Problem description>
Exact reproduction of all the data is required, with pictures excluded.

[Records drawn from a dataset]

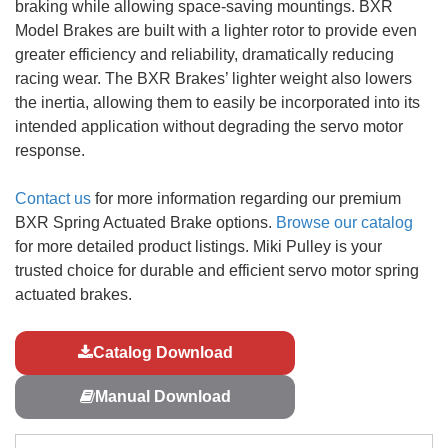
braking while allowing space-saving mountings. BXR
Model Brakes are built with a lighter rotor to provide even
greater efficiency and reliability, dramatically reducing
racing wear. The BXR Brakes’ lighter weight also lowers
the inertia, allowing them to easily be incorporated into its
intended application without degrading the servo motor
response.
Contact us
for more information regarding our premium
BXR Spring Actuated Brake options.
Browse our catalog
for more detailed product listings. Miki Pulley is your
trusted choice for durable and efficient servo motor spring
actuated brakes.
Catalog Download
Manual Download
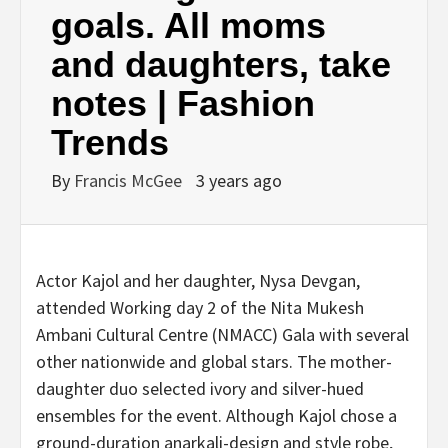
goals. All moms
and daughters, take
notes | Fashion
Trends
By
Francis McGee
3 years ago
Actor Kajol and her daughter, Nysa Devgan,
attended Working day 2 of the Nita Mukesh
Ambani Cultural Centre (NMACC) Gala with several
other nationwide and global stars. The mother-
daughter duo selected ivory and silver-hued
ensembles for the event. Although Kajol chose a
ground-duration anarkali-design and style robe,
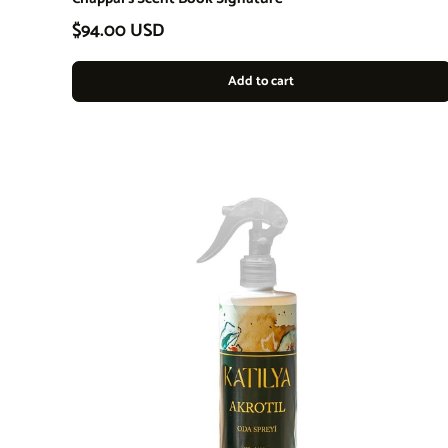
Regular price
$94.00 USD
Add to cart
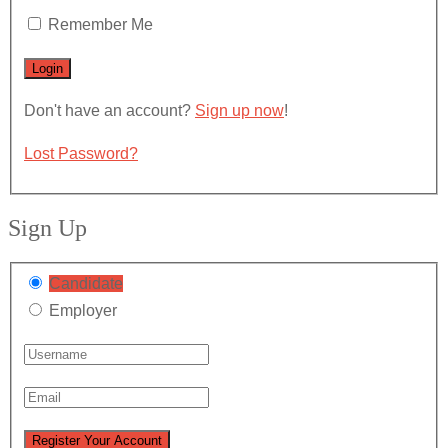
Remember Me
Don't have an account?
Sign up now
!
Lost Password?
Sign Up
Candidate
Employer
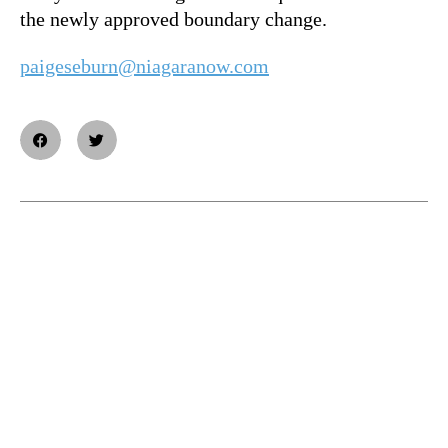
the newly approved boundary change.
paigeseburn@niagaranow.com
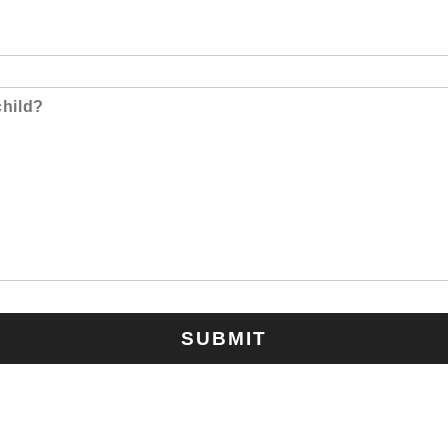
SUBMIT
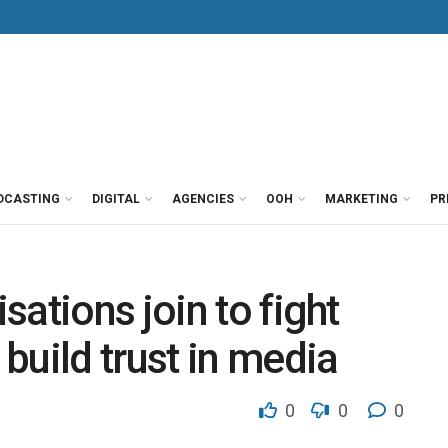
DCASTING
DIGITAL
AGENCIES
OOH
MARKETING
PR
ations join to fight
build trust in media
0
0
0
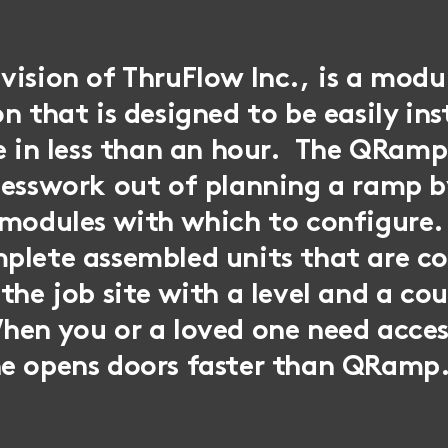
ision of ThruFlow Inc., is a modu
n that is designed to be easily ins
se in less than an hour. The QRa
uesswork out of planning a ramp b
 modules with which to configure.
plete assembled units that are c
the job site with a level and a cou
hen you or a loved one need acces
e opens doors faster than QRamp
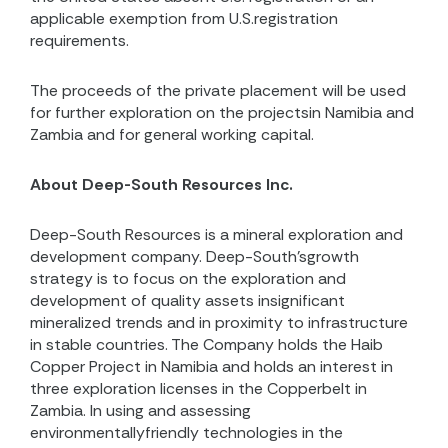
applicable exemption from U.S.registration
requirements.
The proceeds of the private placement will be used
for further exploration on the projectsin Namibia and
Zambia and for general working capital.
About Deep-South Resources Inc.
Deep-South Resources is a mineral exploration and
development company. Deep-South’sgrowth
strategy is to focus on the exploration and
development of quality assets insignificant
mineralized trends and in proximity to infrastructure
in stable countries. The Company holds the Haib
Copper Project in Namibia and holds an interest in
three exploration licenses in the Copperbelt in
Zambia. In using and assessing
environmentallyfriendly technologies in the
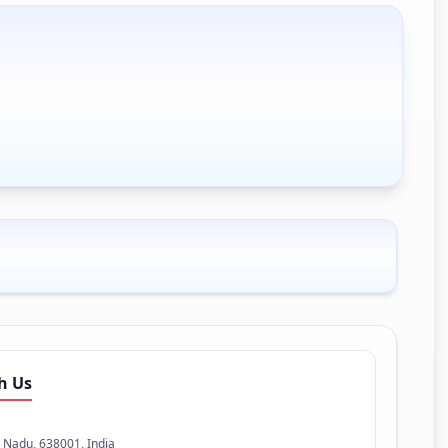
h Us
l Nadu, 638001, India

Written response>
braking while allowing space-saving mountings. BXR
Model Brakes are built with a lighter rotor to provide even
greater efficiency and reliability, dramatically reducing
racing wear. The BXR Brakes’ lighter weight also lowers
the inertia, allowing them to easily be incorporated into its
intended application without degrading the servo motor
response.
Contact us
for more information regarding our premium
BXR Spring Actuated Brake options.
Browse our catalog
for more detailed product listings. Miki Pulley is your
trusted choice for durable and efficient servo motor spring
actuated brakes.
Catalog Download
Manual Download
goals. All moms
and daughters, take
notes | Fashion
Trends
By
Francis McGee
3 years ago
Actor Kajol and her daughter, Nysa Devgan,
attended Working day 2 of the Nita Mukesh
Ambani Cultural Centre (NMACC) Gala with several
other nationwide and global stars. The mother-
daughter duo selected ivory and silver-hued
ensembles for the event. Although Kajol chose a
ground-duration anarkali-design and style robe,
Regular price
$94.00 USD
Add to cart
Remember Me
Don't have an account?
Sign up now
!
Lost Password?
Sign Up
Candidate
Employer
the newly approved boundary change.
paigeseburn@niagaranow.com
SUBMIT
DCASTING
DIGITAL
AGENCIES
OOH
MARKETING
PR
ations join to fight
build trust in media
0
0
0
ision of ThruFlow Inc., is a modu
n that is designed to be easily ins
se in less than an hour. The QRa
uesswork out of planning a ramp b
 modules with which to configure.
plete assembled units that are c
the job site with a level and a cou
hen you or a loved one need acces
e opens doors faster than QRamp
applicable exemption from U.S.registration
requirements.
The proceeds of the private placement will be used
for further exploration on the projectsin Namibia and
Zambia and for general working capital.
About Deep-South Resources Inc.
Deep-South Resources is a mineral exploration and
development company. Deep-South’sgrowth
strategy is to focus on the exploration and
development of quality assets insignificant
mineralized trends and in proximity to infrastructure
in stable countries. The Company holds the Haib
Copper Project in Namibia and holds an interest in
three exploration licenses in the Copperbelt in
Zambia. In using and assessing
environmentallyfriendly technologies in the
h Us
l Nadu, 638001, India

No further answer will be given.